De acuerdo a estas observaciones, los días de cada persona están contados desde el momento en que ha nacido y las variables principales son la capacidad de las células para reproducirse, un proceso indispensable para la continuación de la vida de un organismo complejo tal cual es un ser humano.

 

¿Puede hacerse algo para disminuir los efectos de este proceso?

La primera parte del proceso de envejecimiento interno parece fluir a partir de la falta de absorción de aminoácidos específicos. Con el tiempo, el intestino pierde eficiencia para extraer la nutrición de los alimentos. En las etapas posteriores, esta disminución se asocia con un daño cada vez mayor a los receptores intestinales para aminoácidos específicos. En humanos de edad muy avanzada, la disminución de la masa y del área superficial de la pared intestinal, por sí sola, es suficiente para descontar la absorción total. Estas personas “muy viejas” incluso parecerían estar muriendo de hambre.

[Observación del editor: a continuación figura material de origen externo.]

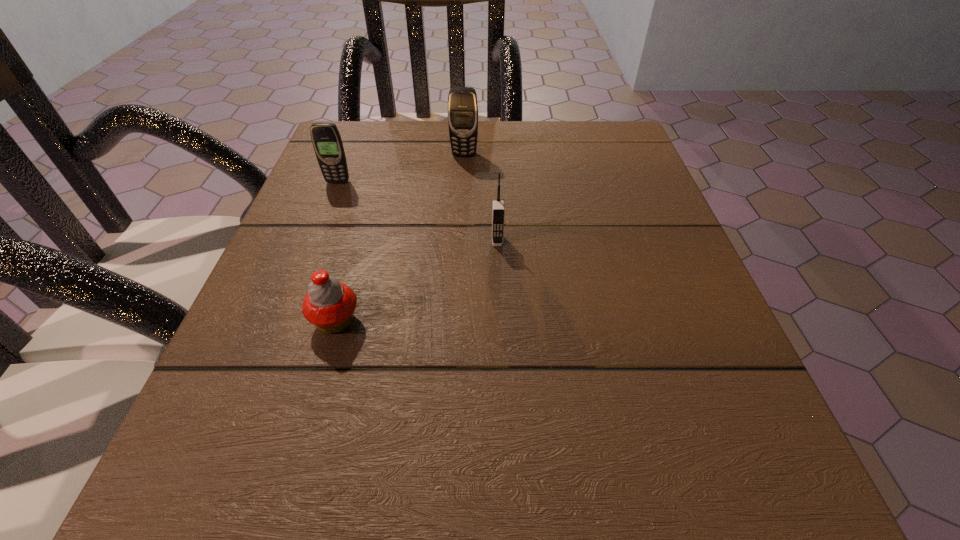 Where is `free spot between the rightmost object and the farthest object`? Image resolution: width=960 pixels, height=540 pixels. free spot between the rightmost object and the farthest object is located at coordinates (481, 198).

You are a GUI agent. You are given a task and a screenshot of the screen. Output one action in this format:
    pyautogui.click(x=<x>, y=<y>)
    Task: Click on the free point between the cupcake and the third farthest object
    The height and width of the screenshot is (540, 960).
    Given the screenshot: What is the action you would take?
    pyautogui.click(x=417, y=281)

This screenshot has width=960, height=540. What are the coordinates of `blank region between the farthest cellular telephone and the leftmost cellular telephone` in the screenshot? It's located at (401, 168).

Identify the location of vacant space that's between the farthest cellular telephone and the nearest object. The image size is (960, 540). (400, 238).

In order to click on vacant space that is in between the second nearest cellular telephone and the third object from right to left in this screenshot , I will do `click(337, 252)`.

Locate an element on the screen. This screenshot has width=960, height=540. vacant point located between the leftmost object and the nearest cellular telephone is located at coordinates pos(418,211).

At what (x,y) coordinates should I click in order to perform the action: click on free spot between the third object from left to right and the second nearest cellular telephone. Please return your answer as a coordinate pair (x, y). The height and width of the screenshot is (540, 960). Looking at the image, I should click on (401, 168).

Find the location of a particular element. Image resolution: width=960 pixels, height=540 pixels. free area in between the third nearest object and the second object from left to right is located at coordinates (337, 252).

At what (x,y) coordinates should I click in order to perform the action: click on free space between the farthest cellular telephone and the cupcake. Please return your answer as a coordinate pair (x, y). The width and height of the screenshot is (960, 540). Looking at the image, I should click on (400, 238).

I want to click on vacant area between the rightmost cellular telephone and the leftmost object, so click(x=418, y=211). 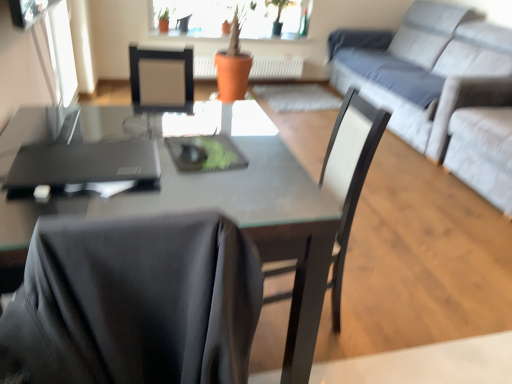 The width and height of the screenshot is (512, 384). Identify the location of vacant area to the right of black matte chair at center. (376, 316). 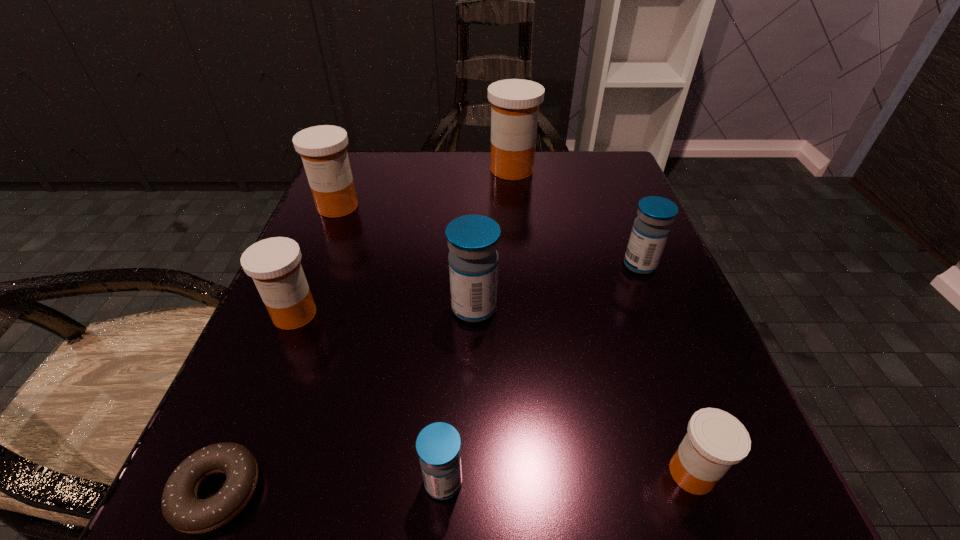 Where is `vacant point located between the biggest blue medicine and the smallest orange medicine`? This screenshot has height=540, width=960. vacant point located between the biggest blue medicine and the smallest orange medicine is located at coordinates (583, 390).

Identify the location of free space between the third orange medicine from left to right and the brown doughnut. (365, 330).

This screenshot has width=960, height=540. What are the coordinates of `free space between the third nearest orange medicine and the second nearest blue medicine` in the screenshot? It's located at (406, 257).

This screenshot has width=960, height=540. What are the coordinates of `free space between the nearest blue medicine and the third farthest orange medicine` in the screenshot? It's located at (369, 398).

The image size is (960, 540). What are the coordinates of `free space that is in between the second farthest orange medicine and the tallest object` in the screenshot? It's located at (424, 188).

Identify the location of free spot between the smallest blue medicine and the brown doughnut. The width and height of the screenshot is (960, 540). (330, 487).

Select which object appears as the sixth closest to the second biggest orange medicine. Please provide its 2D coordinates. Your answer should be formatted as a tuple, i.e. [(x, y)], where the tuple contains the x and y coordinates of a point satisfying the conditions above.

[(438, 445)]

Identify which object is the fifth closest to the farthest orange medicine. Please provide its 2D coordinates. Your answer should be formatted as a tuple, i.e. [(x, y)], where the tuple contains the x and y coordinates of a point satisfying the conditions above.

[(716, 440)]

Identify which medicine is the third closest to the biggest blue medicine. Please provide its 2D coordinates. Your answer should be formatted as a tuple, i.e. [(x, y)], where the tuple contains the x and y coordinates of a point satisfying the conditions above.

[(651, 228)]

At what (x,y) coordinates should I click in order to perform the action: click on medicine that is the fourth nearest to the smallest blue medicine. Please return your answer as a coordinate pair (x, y). Image resolution: width=960 pixels, height=540 pixels. Looking at the image, I should click on point(651,228). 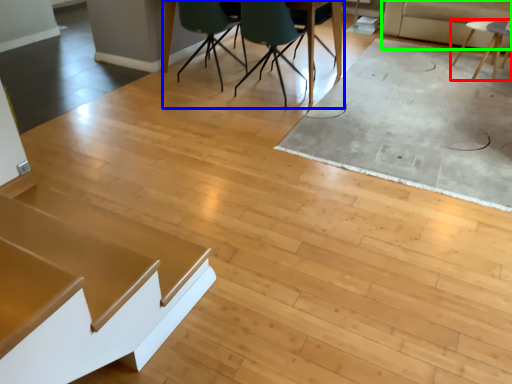 Question: Considering the real-world distances, which object is farthest from table (highlighted by a red box)? table (highlighted by a blue box) or couch (highlighted by a green box)?

Choices:
 (A) table
 (B) couch

Answer: (A) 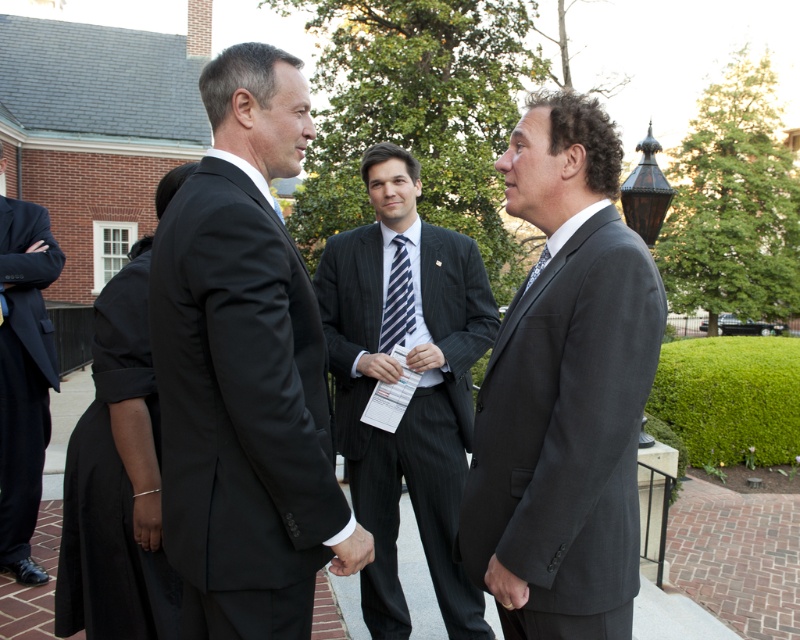 Does dark gray suit at left have a greater width compared to striped fabric tie at center?

Correct, the width of dark gray suit at left exceeds that of striped fabric tie at center.

The width and height of the screenshot is (800, 640). Identify the location of dark gray suit at left. click(x=24, y=378).

Locate an element on the screen. This screenshot has height=640, width=800. dark gray suit at left is located at coordinates (24, 378).

Which of these two, striped fabric tie at center or blue striped tie at center, stands shorter?

Standing shorter between the two is blue striped tie at center.

Is point (394, 275) behind point (538, 259)?

Yes, point (394, 275) is behind point (538, 259).

Where is `striped fabric tie at center`? striped fabric tie at center is located at coordinates (397, 300).

In order to click on striped fabric tie at center in this screenshot , I will do `click(397, 300)`.

Based on the photo, which is more to the left, dark gray suit at left or blue striped tie at center?

Positioned to the left is dark gray suit at left.

Which is more to the right, dark gray suit at left or blue striped tie at center?

Positioned to the right is blue striped tie at center.

Which is in front, point (5, 534) or point (544, 252)?

Positioned in front is point (544, 252).

Locate an element on the screen. dark gray suit at left is located at coordinates (24, 378). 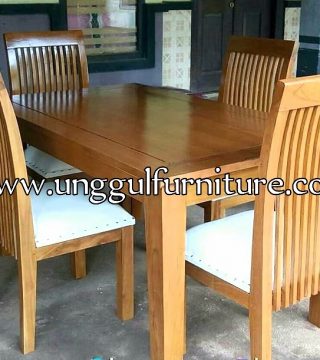 This screenshot has width=320, height=360. Identify the location of knob. (234, 7). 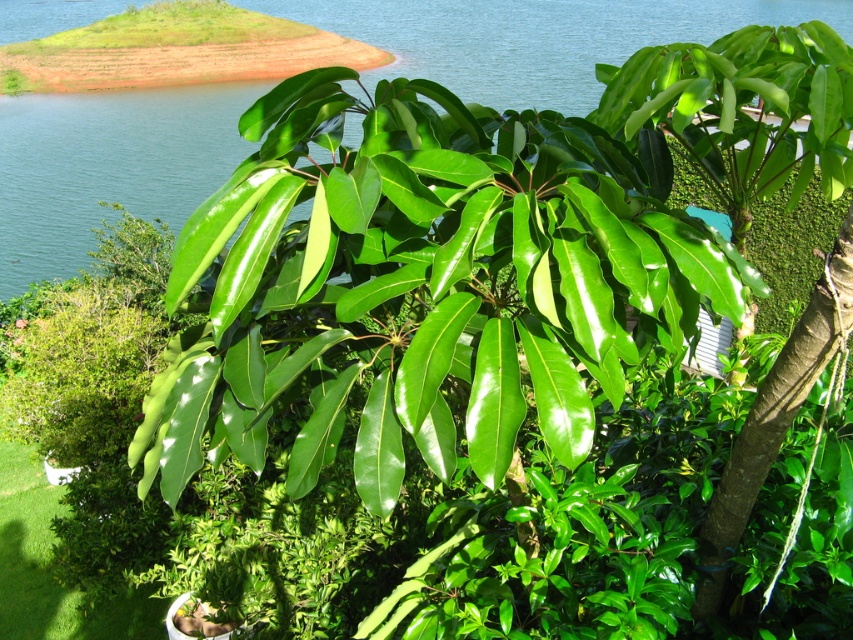 Question: Which point is closer to the camera?

Choices:
 (A) (202, 90)
 (B) (770, 184)

Answer: (B)

Question: Which object is closer to the camera taking this photo?

Choices:
 (A) green glossy leaves at center
 (B) green water at upper center

Answer: (A)

Question: Is green water at upper center to the right of green glossy leaves at center from the viewer's perspective?

Choices:
 (A) no
 (B) yes

Answer: (A)

Question: Can you confirm if green water at upper center is positioned to the left of green glossy leaves at center?

Choices:
 (A) yes
 (B) no

Answer: (A)

Question: Does green water at upper center appear on the right side of green glossy leaves at center?

Choices:
 (A) yes
 (B) no

Answer: (B) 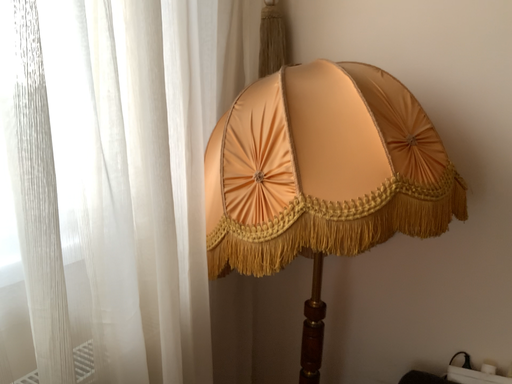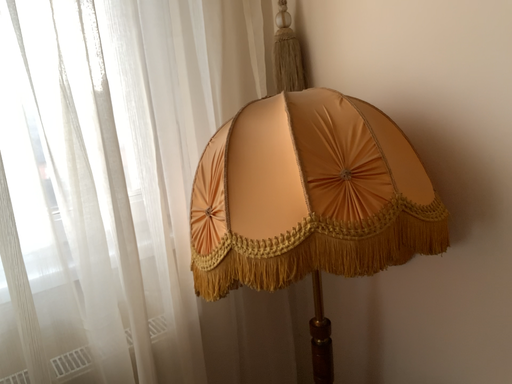 Question: How did the camera likely rotate when shooting the video?

Choices:
 (A) rotated right
 (B) rotated left

Answer: (B) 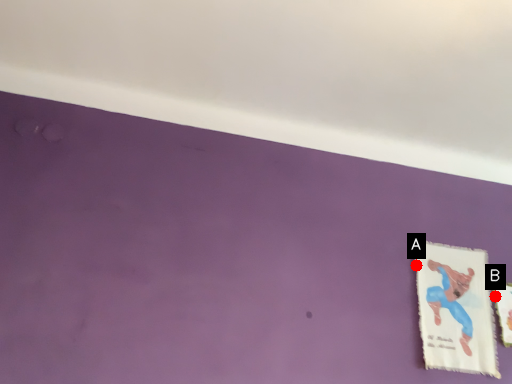 Question: Two points are circled on the image, labeled by A and B beside each circle. Which of the following is the closest to the observer?

Choices:
 (A) A is closer
 (B) B is closer

Answer: (A) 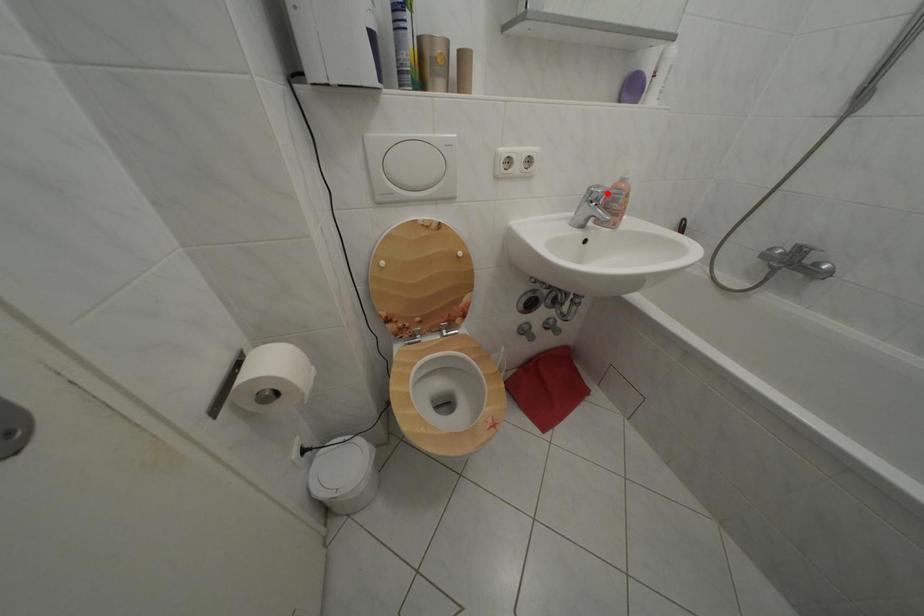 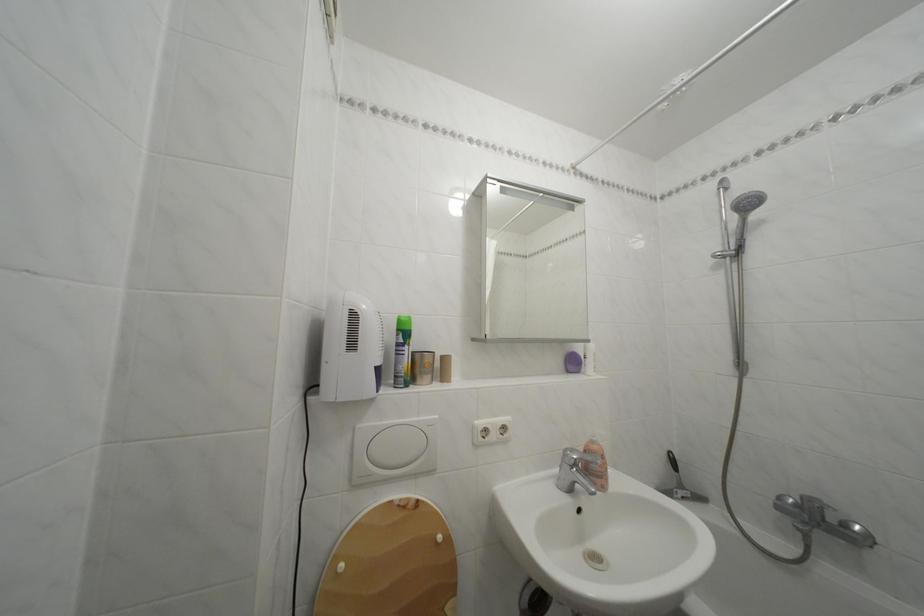 The point at the highlighted location is marked in the first image. Where is the corresponding point in the second image?

(581, 456) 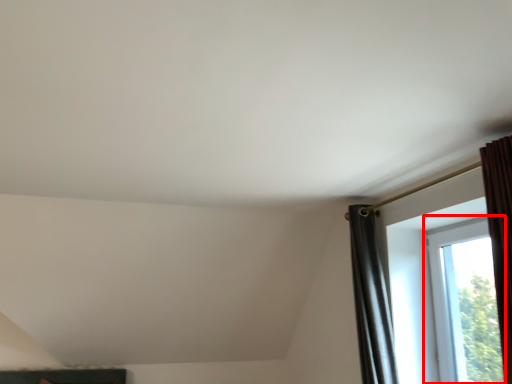 Question: From the image's perspective, where is window (annotated by the red box) located relative to window?

Choices:
 (A) below
 (B) above

Answer: (A) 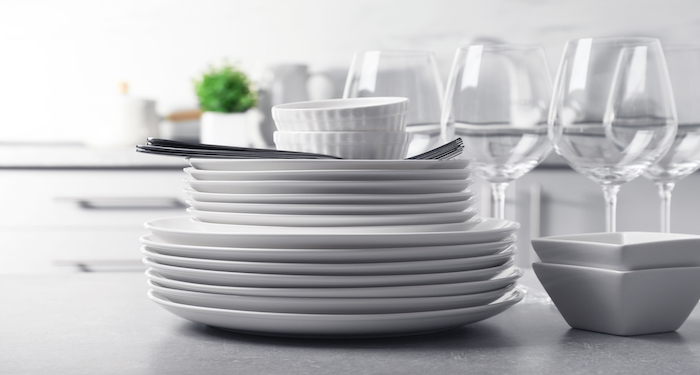 Where is `utensil`? utensil is located at coordinates (175, 138), (160, 150), (176, 149), (201, 149). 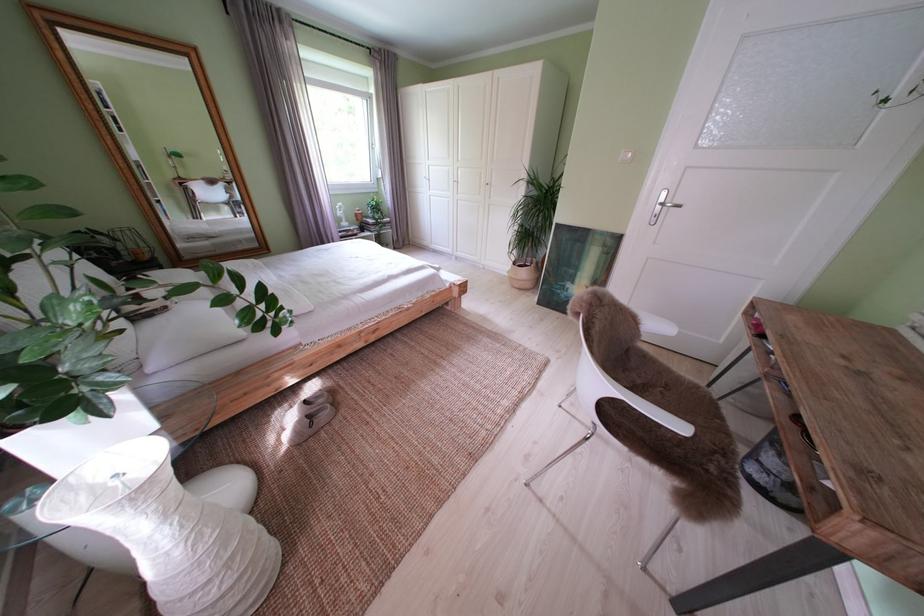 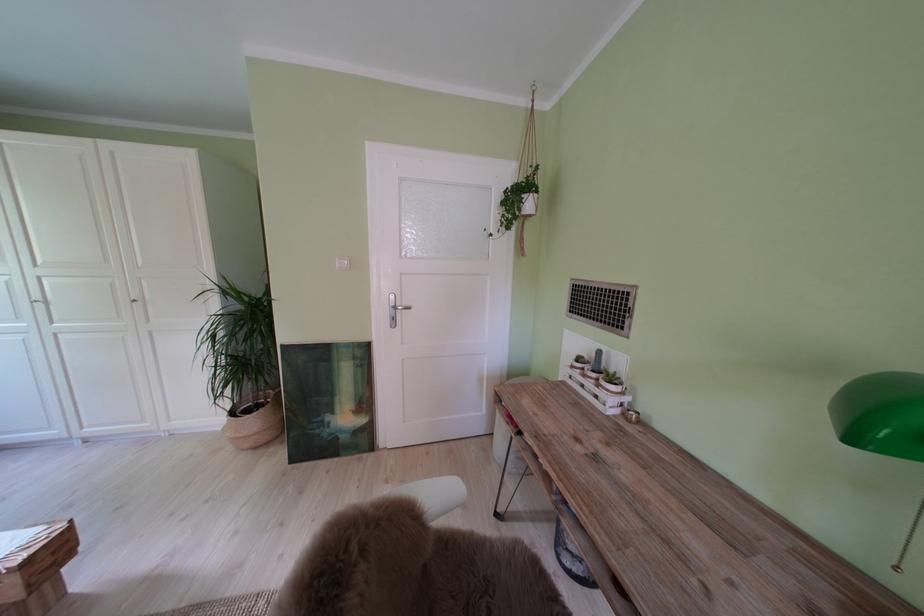 In the second image, find the point that corresponds to point 526,269 in the first image.

(242, 418)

Hay múltiples posibilidades para explicar pérdida de capacidad de absorción de aminoácidos. Se ha observado la formación de una película en la pared intestinal. Esta película bloquearía los receptores de captación y conduciría a su reabsorción. Se ha encontrado una correlación con la ingesta de carne demasiado cocida que podría causar la desnaturalización de los receptores. Esta puede ser la razón por la cual los Adventistas de los Siete Días que evitan totalmente la carne viven un promedio de diez años más que la población general (Johnson, 2015).

Actualmente se estudian diferentes modos en que la telomerasa, la enzima que fabrica los telómeros, pueda ser estimulada para alargarlos (T M Bryan, 1995).

También se ha observado que, al remover células seniles en animales de laboratorio, estos recuperan algunas de las funciones de su juventud (Weintraub, 2016).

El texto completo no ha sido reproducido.